Juan: No te voy a soltar. Calmate. 
Gustavo: ¡Lo voy a matar! ¡Es un hijo de puta!
Pablo: Tu mamá es grande, nosotros también… Vamos a mi casa.
Gustavo: Déjenme entrar, lo voy a matar. Nunca me dijo nada. 
Pablo: ¿Cómo te lo iban a decir? Es una locura. Vamos. Hoy dormí en mi casa.
Gustavo: Suéltenme. Quiero entrar ¿Ustedes están de acuerdo con él? Traidores, son todos unos hijos de puta ¿Sabían algo? ¡Contesten!
Pablo: No, nada ¿Qué querés hacer? ¿Matarlo? ¿Matar a tu vieja?

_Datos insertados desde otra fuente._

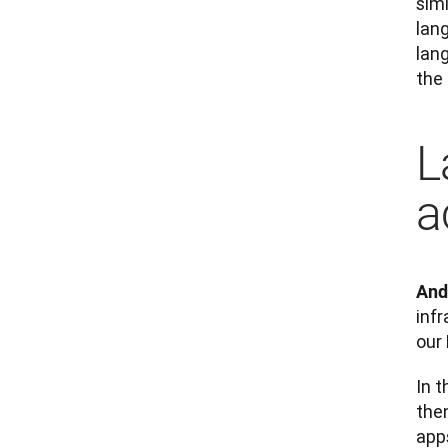
sim
lan
lan
the
L
a
And
infr
our
In t
the
apps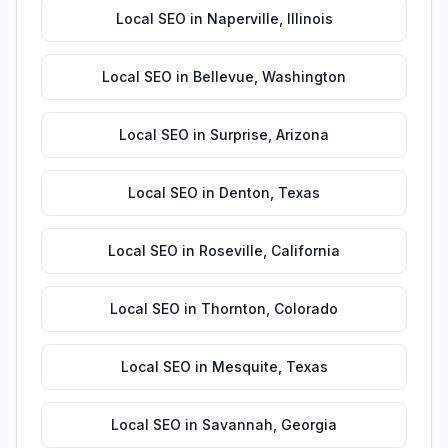
Local SEO
in
Naperville
,
Illinois
Local SEO
in
Bellevue
,
Washington
Local SEO
in
Surprise
,
Arizona
Local SEO
in
Denton
,
Texas
Local SEO
in
Roseville
,
California
Local SEO
in
Thornton
,
Colorado
Local SEO
in
Mesquite
,
Texas
Local SEO
in
Savannah
,
Georgia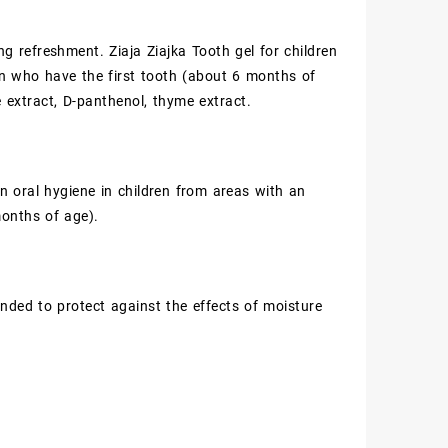
g refreshment. Ziaja Ziajka Tooth gel for children
dren who have the first tooth (about 6 months of
ce extract, D-panthenol, thyme extract.
in oral hygiene in children from areas with an
months of age).
nded to protect against the effects of moisture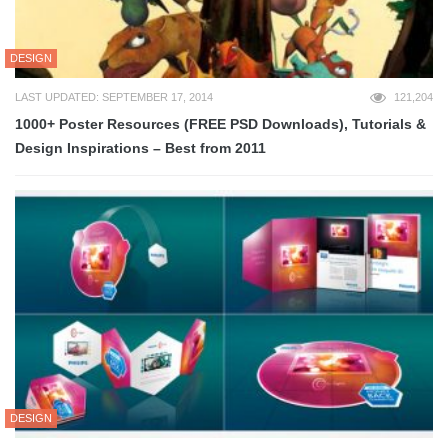
DESIGN
LAST UPDATED: SEPTEMBER 17, 2014
121,204
1000+ Poster Resources (FREE PSD Downloads), Tutorials &
Design Inspirations – Best from 2011
DESIGN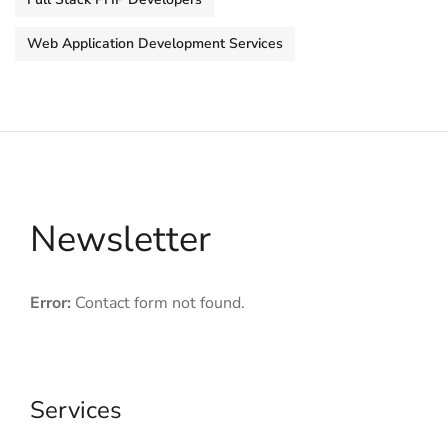
Web Application Development Services
Newsletter
Error:
Contact form not found.
Services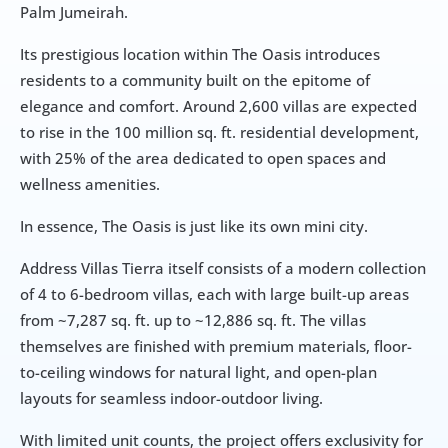
Palm Jumeirah. 
Its prestigious location within The Oasis introduces 
residents to a community built on the epitome of 
elegance and comfort. Around 2,600 villas are expected 
to rise in the 100 million sq. ft. residential development, 
with 25% of the area dedicated to open spaces and 
wellness amenities.
In essence, The Oasis is just like its own mini city. 
Address Villas Tierra itself consists of a modern collection 
of 4 to 6-bedroom villas, each with large built-up areas 
from ~7,287 sq. ft. up to ~12,886 sq. ft. The villas 
themselves are finished with premium materials, floor-
to-ceiling windows for natural light, and open-plan 
layouts for seamless indoor-outdoor living. 
With limited unit counts, the project offers exclusivity for 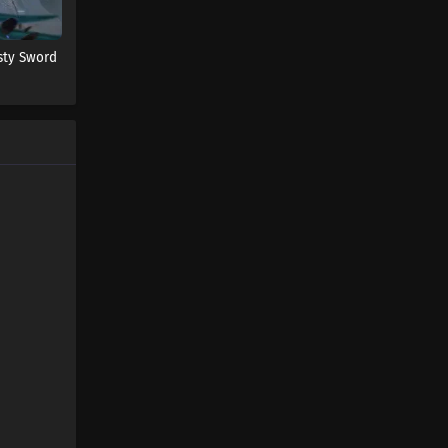
sty Sword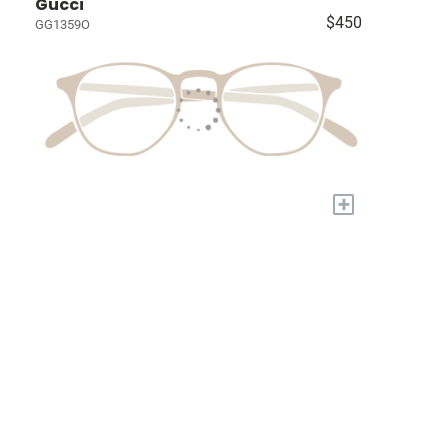
Gucci
$450
GG1359O
+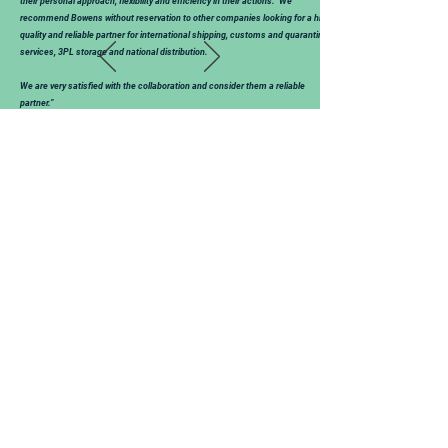
their personal approach, flexibility and efficiency in their actions. We
recommend Bowens without reservation to other companies looking for a high-
quality and reliable partner for international shipping, customs and quarantine
services, 3PL storage and national distribution.
We are very satisfied with the collaboration and consider them a reliable
partner.”
Mark Tilroe - General Export Manager
Hellema-Hallum B.V.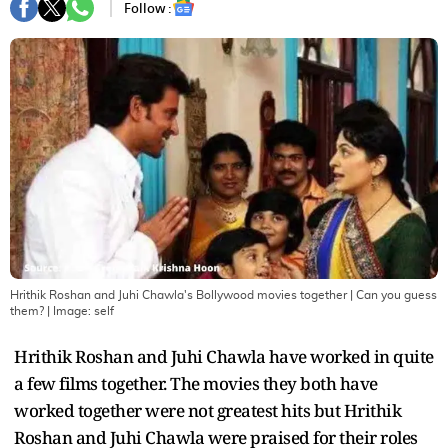
Follow :
Hrithik Roshan and Juhi Chawla's Bollywood movies together | Can you guess
them?
| Image:
self
Hrithik Roshan and Juhi Chawla have worked in quite
a few films together. The movies they both have
worked together were not greatest hits but Hrithik
Roshan and Juhi Chawla were praised for their roles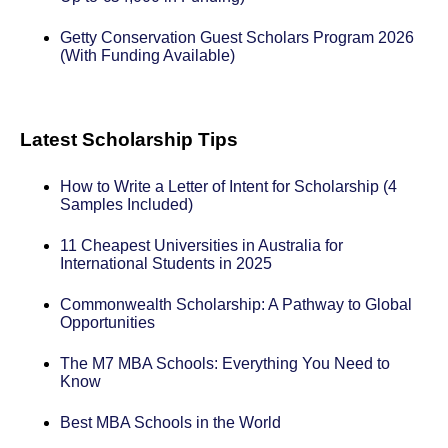
Getty Conservation Guest Scholars Program 2026
(With Funding Available)
Latest Scholarship Tips
How to Write a Letter of Intent for Scholarship (4
Samples Included)
11 Cheapest Universities in Australia for
International Students in 2025
Commonwealth Scholarship: A Pathway to Global
Opportunities
The M7 MBA Schools: Everything You Need to
Know
Best MBA Schools in the World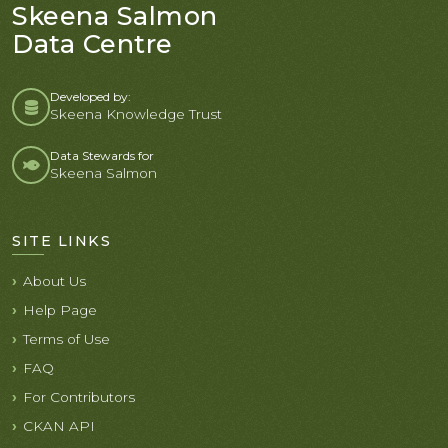
Skeena Salmon
Data Centre
Developed by:
Skeena Knowledge Trust
Data Stewards for
Skeena Salmon
SITE LINKS
About Us
Help Page
Terms of Use
FAQ
For Contributors
CKAN API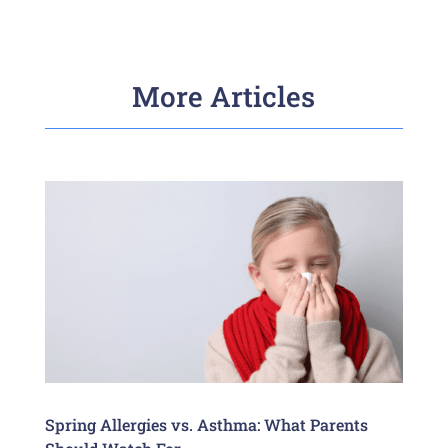
More Articles
Spring Allergies vs. Asthma: What Parents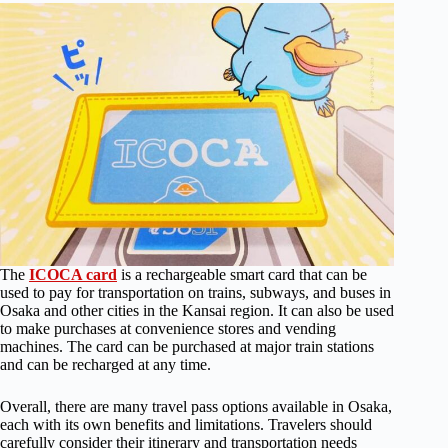
The
ICOCA card
is a rechargeable smart card that can be
used to pay for transportation on trains, subways, and buses in
Osaka and other cities in the Kansai region. It can also be used
to make purchases at convenience stores and vending
machines. The card can be purchased at major train stations
and can be recharged at any time.
Overall, there are many travel pass options available in Osaka,
each with its own benefits and limitations. Travelers should
carefully consider their itinerary and transportation needs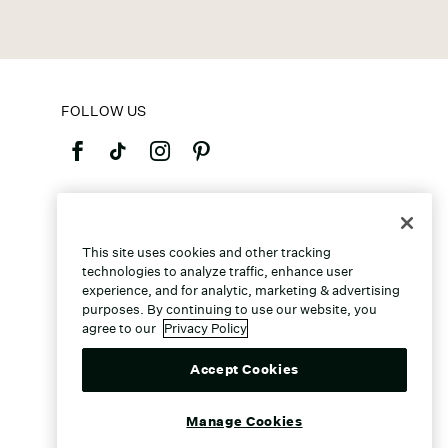
FOLLOW US
©2026 Caleres, Inc. All Rights Reserved.
This site uses cookies and other tracking
technologies to analyze traffic, enhance user
experience, and for analytic, marketing & advertising
purposes. By continuing to use our website, you
agree to our
Privacy Policy
Accept Cookies
Manage Cookies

Juan: Vámonos. Dale, Gustavo.
 
· · · · · · · · · · · ·
 
Del frío matinal, surgió la figura de Eduardo; caminaba hacia la facultad. Una campera lo abrigaba y una mochila colgaba de sus hombros. Parecía apurado. Sólo miraba al frente, su mirada se perdía en un horizonte incierto. 
 
Pablo: ¡Viene, viene! ¡Encapuchémonos! ¡Rápido!
 
Las capuchas cubrieron los rostro, haciéndolos uniformes e insensibles. Eduardo caminó por delante del pequeño muro, sin advertir la emboscada. Los tres encapuchados lo tumbaron y golpearon. El cuerpo de la víctima, sorprendido e incapaz de defenderse, logró hacerse un ovillo. 
 
Gustavo pateaba sin piedad, estaba desquitándose. Sin embargo, la ira y el brutal desahogo lo traicionaron; gritó.
 
Gustavo: ¡Tomá, maricón! ¡Traidor, hijo de puta!
 
Ante los gritos, un débil hilo de voz, irguiéndose lastimosamente, ensangrentado, incrédulo y entregado a la suerte, preguntó: “¿Gustavo?”
 
Los encapuchados, espantados por la pregunta, escaparon. El cuerpo, flagelado y dolorido, continuó tendido en el asfalto y una muchedumbre, curiosa e indignada, comenzó a rodearlo.